WORK ITEM: Only the lines from the one that contains "jako archetypální" through the last line of the data below should be duplicated, exactly and without pictures.
===== DATASET ENTRIES =====
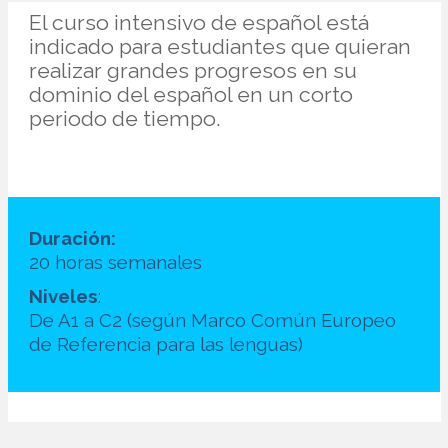
El curso intensivo de español está
indicado para estudiantes que quieran
realizar grandes progresos en su
dominio del español en un corto
periodo de tiempo.
Duración:
20 horas semanales
Niveles
:
De A1 a C2 (según Marco Común Europeo
de Referencia para las lenguas)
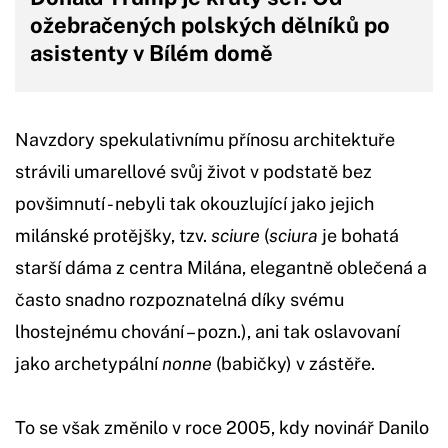
ožebračených polských dělníků po
asistenty v Bílém domě
Navzdory spekulativnímu přínosu architektuře
strávili umarellové svůj život v podstatě bez
povšimnutí - nebyli tak okouzlující jako jejich
milánské protějšky, tzv.
sciure
(
sciura
je bohatá
starší dáma z centra Milána, elegantně oblečená a
často snadno rozpoznatelná díky svému
lhostejnému chování – pozn.), ani tak oslavovaní
jako archetypální
nonne
(babičky) v zástěře.
To se však změnilo v roce 2005, kdy novinář Danilo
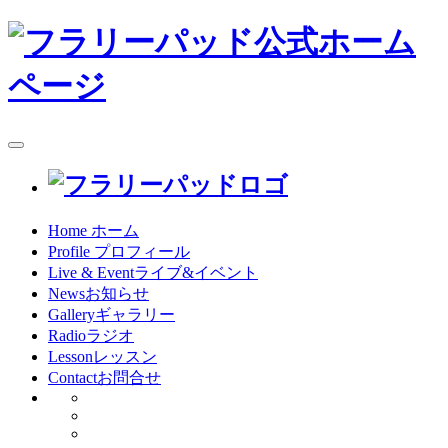
toggle
navigation
Home
ホーム
Profile
プロフィール
Live & Event
ライブ&イベント
News
お知らせ
Gallery
ギャラリー
Radio
ラジオ
Lesson
レッスン
Contact
お問合せ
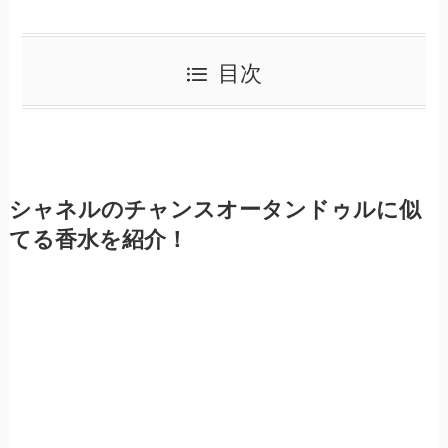
目次
シャネルのチャンスオータンドゥルに似
てる香水を紹介！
=====
TASK SOLUTION:
jako archetypální
nonne
(babičky) v zástěře.
To se však změnilo v roce 2005, kdy novinář Danilo
toggle
navigation
Home
ホーム
Profile
プロフィール
Live & Event
ライブ&イベント
News
お知らせ
Gallery
ギャラリー
Radio
ラジオ
Lesson
レッスン
Contact
お問合せ
目次
シャネルのチャンスオータンドゥルに似
てる香水を紹介！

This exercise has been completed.